- [About this exercise]:
Set down each entry below exactly as written, keeping the pictures out.

- [Input data]:
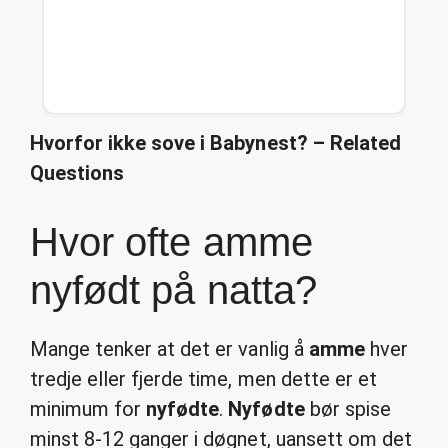
Hvorfor ikke sove i Babynest? – Related
Questions
Hvor ofte amme
nyfødt på natta?
Mange tenker at det er vanlig å
amme
hver
tredje eller fjerde time, men dette er et
minimum for
nyfødte
.
Nyfødte
bør spise
minst 8-12 ganger i døgnet, uansett om det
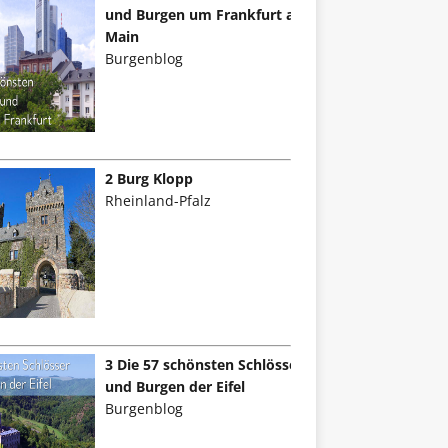
und Burgen um Frankfurt am
Main
Burgenblog
2 Burg Klopp
Rheinland-Pfalz
3 Die 57 schönsten Schlösser
und Burgen der Eifel
Burgenblog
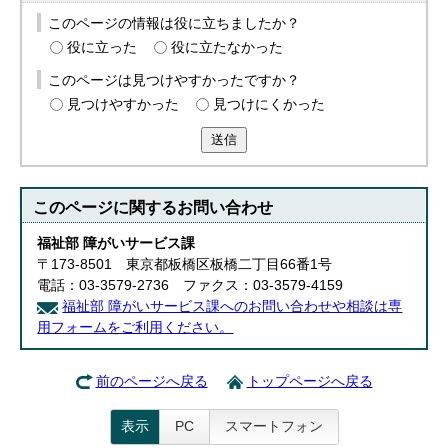
English
このページの情報は役に立ちましたか？
한국어
役に立った
役に立たなかった
简体中文
繁體中文
このページは見つけやすかったですか？
見つけやすかった
見つけにくかった
送信
このページに関する
お問い合わせ
福祉部 障がいサービス課
〒173-8501 東京都板橋区板橋二丁目66番1号
電話：03-3579-2736 ファクス：03-3579-4159
福祉部 障がいサービス課へのお問い合わせや相談は専
用フォームをご利用ください。
前のページへ戻る
トップページへ戻る
表示
PC
スマートフォン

- [Exercise response]:
Hvorfor ikke sove i Babynest? – Related
Questions
Hvor ofte amme
nyfødt på natta?
Mange tenker at det er vanlig å
amme
hver
tredje eller fjerde time, men dette er et
minimum for
nyfødte
.
Nyfødte
bør spise
minst 8-12 ganger i døgnet, uansett om det
und Burgen um Frankfurt am
Main
Burgenblog
2 Burg Klopp
Rheinland-Pfalz
3 Die 57 schönsten Schlösser
und Burgen der Eifel
Burgenblog
English
このページの情報は役に立ちましたか？
한국어
役に立った
役に立たなかった
简体中文
繁體中文
このページは見つけやすかったですか？
見つけやすかった
見つけにくかった
送信
このページに関する
お問い合わせ
福祉部 障がいサービス課
〒173-8501 東京都板橋区板橋二丁目66番1号
電話：03-3579-2736 ファクス：03-3579-4159
福祉部 障がいサービス課へのお問い合わせや相談は専
用フォームをご利用ください。
前のページへ戻る
トップページへ戻る
表示
PC
スマートフォン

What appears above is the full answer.